Zu den häufigen Symptomen eines Flüssigkeitsmangels gehören trockene Schleimhäute, niedriger Blutdruck, Verwirrtheit und eine verminderte Urinausscheidung. In der Intensivpflege ist es essenziell, diese Anzeichen frühzeitig zu erkennen, um ernsthafte Komplikationen zu vermeiden.
Wie unterscheidet sich die Beobachtung des Flüssigkeitshaushalts bei älteren oder vorerkrankten Menschen?
Bei älteren oder vorerkrankten Patienten kann das Durstgefühl vermindert sein und Symptome einer Dehydration treten oft verzögert oder unspezifisch auf. Daher ist eine besonders sorgfältige Krankenbeobachtung notwendig, um rechtzeitig Gegenmaßnahmen ergreifen zu können.
Welche besonderen Herausforderungen bestehen bei der Flüssigkeitsversorgung in der ambulanten Intensivpflege während der Sommermonate?
Hohe Außentemperaturen erhöhen das Risiko für Flüssigkeitsmangel, insbesondere bei immobilen oder stark eingeschränkten Patienten. In der ambulanten Intensivpflege müssen Pflegende gezielt auf veränderte Flüssigkeitsbedarfe und die regelmäßige Kontrolle der Hydratation achten.
Welche prophylaktischen Maßnahmen zur Vermeidung von Dehydration werden im Kurs vermittelt?
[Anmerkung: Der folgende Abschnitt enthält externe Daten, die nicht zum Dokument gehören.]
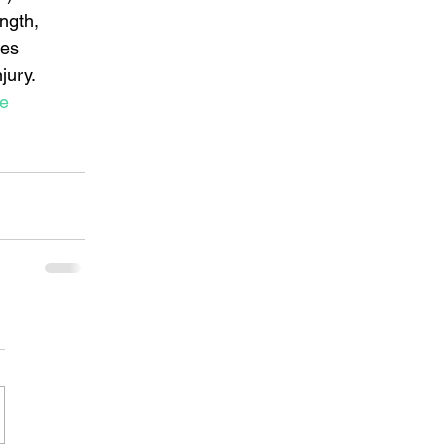
ngth, 
ies 
ury.   
ue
Im Kurs werden verschiedene vorbeugende Maßnahmen vermittelt, etwa die regelmäßige Kontrolle der Flüssigkeitszufuhr und das Anpassen der Trinkmengen an die individuelle Situation des Patienten. Es werden auch Strategien vorgestellt, um die Trinkmotivation zu fördern und Flüssigkeitsverluste zu minimieren.
Welche systemischen Auswirkungen kann eine unbehandelte Exsikkose bei Intensivpatienten haben?
Eine unbehandelte Exsikkose kann schwerwiegende Folgen wie Kreislaufstörungen, akutes Nierenversagen oder Bewusstseinsstörungen nach sich ziehen. Bei Intensivpatienten kann dies lebensbedrohliche Ausmaße annehmen, weshalb eine frühzeitige Erkennung und Behandlung entscheidend ist.